Saved data entries
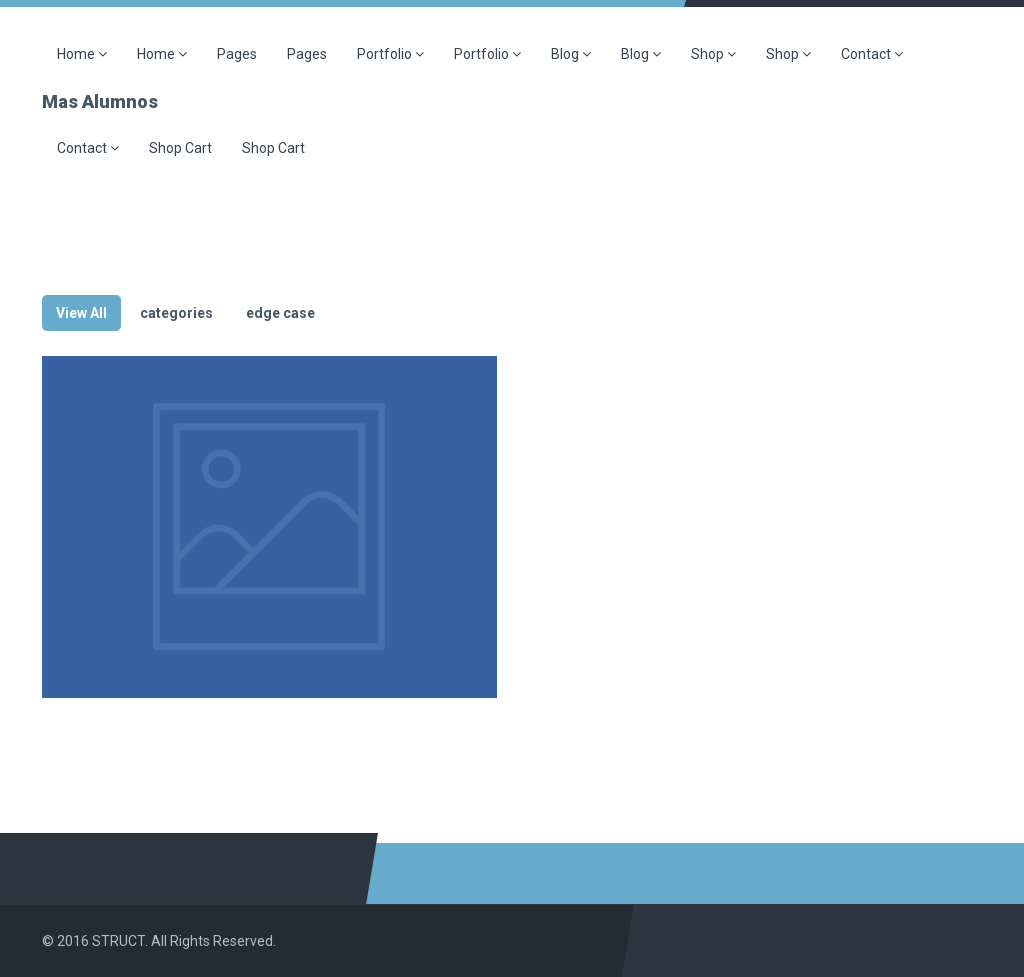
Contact (872, 54)
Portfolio (390, 54)
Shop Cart (180, 148)
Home (82, 54)
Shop (713, 54)
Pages (237, 54)
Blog (571, 54)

* [WHAT YOU HAVE TO DO] Type out the entries again without a single change, and leave the pictures out.

* [RESULT OF THE EXERCISE]
Contact (872, 54)
Portfolio (390, 54)
Shop Cart (180, 148)
Home (82, 54)
Shop (713, 54)
Pages (237, 54)
Blog (571, 54)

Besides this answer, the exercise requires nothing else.